As part of our ongoing campaign to promote practitioner research, we are publishing new research and a set of resources on fair and equitable research partnerships.

Early in 2018, INTRAC joined forces with the Open University, Christian Aid, Praxis and the UNESCO Co-Chair in Community-Based Research and Social Responsibility in Higher Education. Together we are part of the Rethinking Research Collaborative, an informal international network of individuals and organisations committed to working together to encourage more inclusive, responsive collaborations to produce useful and accessible development research.

With funding from UK Research and Innovation, we gathered perspectives from different kinds of partners in UK-led research collaborations – academics and practitioners based in the global South, UK-based international brokers, and INGOs – and have generated new data and practical tools.

The report shares findings on the persistent bottlenecks in research partnerships that risk undermining their international development goals, and describes eight principles for addressing them.

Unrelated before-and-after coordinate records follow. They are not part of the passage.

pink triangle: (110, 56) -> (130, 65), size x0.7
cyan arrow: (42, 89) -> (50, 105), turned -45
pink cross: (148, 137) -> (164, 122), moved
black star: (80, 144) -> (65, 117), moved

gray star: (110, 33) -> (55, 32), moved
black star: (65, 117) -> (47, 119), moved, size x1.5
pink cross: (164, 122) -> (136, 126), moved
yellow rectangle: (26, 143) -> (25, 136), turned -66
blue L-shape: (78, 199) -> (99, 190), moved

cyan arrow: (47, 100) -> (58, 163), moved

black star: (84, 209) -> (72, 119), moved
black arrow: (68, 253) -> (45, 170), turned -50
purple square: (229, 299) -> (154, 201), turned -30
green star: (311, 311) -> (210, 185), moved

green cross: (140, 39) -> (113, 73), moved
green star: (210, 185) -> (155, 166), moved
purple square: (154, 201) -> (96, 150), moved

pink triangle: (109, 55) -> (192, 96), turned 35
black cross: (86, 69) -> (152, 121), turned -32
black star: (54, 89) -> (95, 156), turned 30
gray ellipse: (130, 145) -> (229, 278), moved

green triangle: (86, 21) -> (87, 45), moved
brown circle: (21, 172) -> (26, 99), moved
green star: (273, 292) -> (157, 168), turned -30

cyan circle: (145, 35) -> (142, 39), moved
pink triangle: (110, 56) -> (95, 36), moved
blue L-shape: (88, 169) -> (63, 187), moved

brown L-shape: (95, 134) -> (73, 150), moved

The resources – an introduction, six modules and nine written and audio case studies – are targeted at different stakeholder groups, and will help them to put the principles into practice. Case studies feature people from each stakeholder group discussing real examples of research partnerships, and the challenges and opportunities they present.

Why do we need to think about fair and equitable partnerships?

The UK government has invested highly in international development research, including through the Global Challenges Research Fund, a £1.5 billion fund to support cutting-edge research that addresses the challenges faced by developing countries; and a £735 million match-funding stream, the Newton Fund, focused on tackling development challenges through science and innovation.

Both funds have partnership at their heart, building on trends for collaboration as a response to the complexity of development challenges, as well as a belief that collaboration is more likely to lead to accessible and useful research.

As I’ve explored before, this should give a more prominent role to practitioners based in the global South and the global North within academic research projects, bringing in their knowledge and experience to shape research questions, methodologies and impact. However, while the rhetoric of partnership sounds good, in practice these collaborative partnerships are often quite challenging and unequal, with UK-based academics holding considerably more power than their southern-based or non-academic partners.

Eight Principles to improve practice

Through interviews, focus group discussions and a round-table event, the research team collected views of what works and what doesn’t. This analysis formed a basis for developing eight principles for fair and equitable partnerships:

  1. Put poverty first. Constantly question how research is addressing the end goal of reducing poverty through better design and evaluation of responsive pathways to development impact.
  2. Critically engage with context(s). Consider the global representativeness of partnerships and governance systems and commit to strengthening research ecosystems in the global South.
  3. Redress evidence hierarchies. Incentivise intellectual leadership by Southern-based academics and civil society practitioners and engage communities throughout.
  4. Adapt and respond. Take an adaptive approach that is responsive to context.
  5. Respect diversity of knowledge and skills. Take time to explore the knowledge, skills and experience that each partner brings and consider different ways of representing research.
  6. Commit to transparency. Put in place a code of conduct or memorandum of understanding that commits to transparency in all aspects of the project administration and budgeting.
  7. Invest in relationships. Create spaces and commit funded time to establish, nurture and sustain relationships at the individual and institutional level.
  8. Keep learning. Reflect critically within and beyond the partnership.

Speaking on behalf of the Collaborative, Rajesh Tandon (PRIA and the UNESCO Co-Chair in Community-Based Research and Social Responsibility in Higher Education) explains:

“Research partnerships do not exist in isolation. They are part of a complex knowledge-for-development ecosystem, which includes research agenda-setting and governance alongside production, communication, uptake, adaptation and use. So it’s important to rethink fair and equitable collaboration across that whole system. This will allow us to respond to locally defined development agendas, to map and incorporate the relevant actors, to utilize the myriad of knowledge and skills that actors bring, and to take an adaptive and learning-oriented approach to collaboration.”

The Rethinking Research Collaborative will be working with UK research funding bodies to implement the recommendations from this work, and with diverse research partners to help put our principles for fair and equitable partnership into practice.